Lun syndrome des ovaires polykystiques (SOPK) est le dysfonctionnement hormonal le plus courant en âge de procréer. Une condition qui touche 5 à 10% des femmes. S’il est négligé, il peut avoir des répercussions à la fois sur les aspects reproductifs et métaboliques. La Docteur Marcello Ceccaronidirecteur du service de gynécologie et d’obstétrique de l’hôpitalIRCCS Sacré-Cœur Don Calabria de Negrar, Vérone.

Ovaire polykystique : hier et aujourd’hui

«Dans le passé, il était considéré comme une pathologie très rare, caractéristique de femmes en surpoids, glabres, barbues et acnéiques. En réalité, seule une partie très faible et grave du phénomène a été détectée. Il n’y avait, en fait, aucune possibilité de diagnostic avec échographie et analyses de sang comme cela se passe aujourd’hui. Une différence substantielle est que nous parlons actuellement d’un syndrome. Sont présents même légers dysfonctionnements hormonaux, parfois impalpable. Souvent, la patiente ne découvre le syndrome des ovaires polykystiques que après le premier examen gynécologique ou après un contrôle échographique », explique le docteur Ceccaroni.

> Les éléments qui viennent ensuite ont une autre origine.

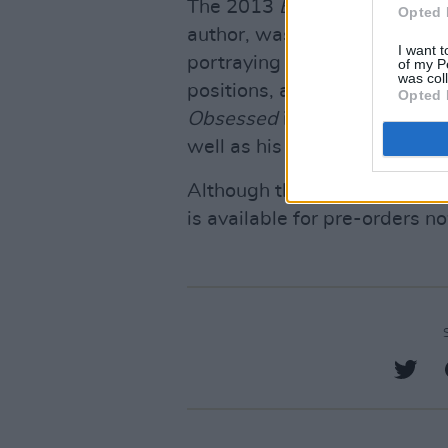
The 2013
Becoming a Lion
, 
Opted 
author, was a first-hand accou
I want t
portraying the life of one of
of my P
was col
positions, at Leinster, with I
Opted 
Obsessed
is set to provide an
well as his personal life.
Although the autobiography w
is available for pre-orders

Syndrome des ovaires polykystiques : symptômes

«Ce qui caractérise le syndrome des ovaires polykystiques est une augmentation des niveaux d’hormones mâles, androgènes. Lorsque ceux-ci commencent à être produits plus que la norme, les premiers signes apparaissent. Une première sonnette d’alarme est liée aux troubles menstruels : périodes qui sautent ou deviennent irrégulières, périodes courtes ou longues. Dans certains cas les menstruations disparaissent même. D’autres symptômes sont la fragilité du cuir chevelu et donc des cheveux, ce qui conduit à la chute et donc aussi alopécie ou calvitie. Lahirsutisme, un excès de poils sur le visage et le corpset dans de nombreux cas, il apparaît acnésouvent associé à un peau plus grasse. Un contrôle échographique donne lieu à un ovaire micropoliciste avec folliculesc’est-à-dire de nombreux petits kystes fonctionnels à l’ovaire », poursuit l’expert.

Le diagnostic

“Lorsque certains des signes ou symptômes présentés sont présents, un diagnostic doit être posé pour intervenir de manière thérapeutique et éviter les conséquences dans le temps. La première étape est sans aucun doute uneéchographie pelvienne qui peut voir la structure ovaires ce qui résultera la plupart du temps multifolliculaire ou micropolitique. Nous procédons ensuite avec je dosages complets d’hormones basales et d’androgènesCeux-ci comprennent la testostérone, la progestérone, la prolactine, la LH ou l’hormone lutéinisante, l’hormone folliculo-stimulante, la FSH et les hormones thyroïdiennes. Il est préférable de les exécuter dans les 5-6 premiers jours du cycle» conseille le docteur Ceccaroni.

Prise de poids et autres conséquences

« Conséquence de ces altérations endocriniennes plus ou moins légères, on peut progressivement développer syndrome métabolique avec résistance à l’insulineune hypothèse qui favorise une condition de surpoids ou obésité. Il faut donc souligner qu’il ne s’agit pas seulement de troubles gynécologiques, mais qu’ils peuvent survenir des répercussions sur tout l’équilibre de l’organisme, y compris la fonction thyroïdienne. Nous rencontrons un domaine plus complexe qui, avec le temps, conduit également à un capacité ovulatoire réduiteavec un réduction ou perte de fertilitéà tel point que de nombreux patients ont souvent du mal à en trouver un grossesse», souligne l’expert.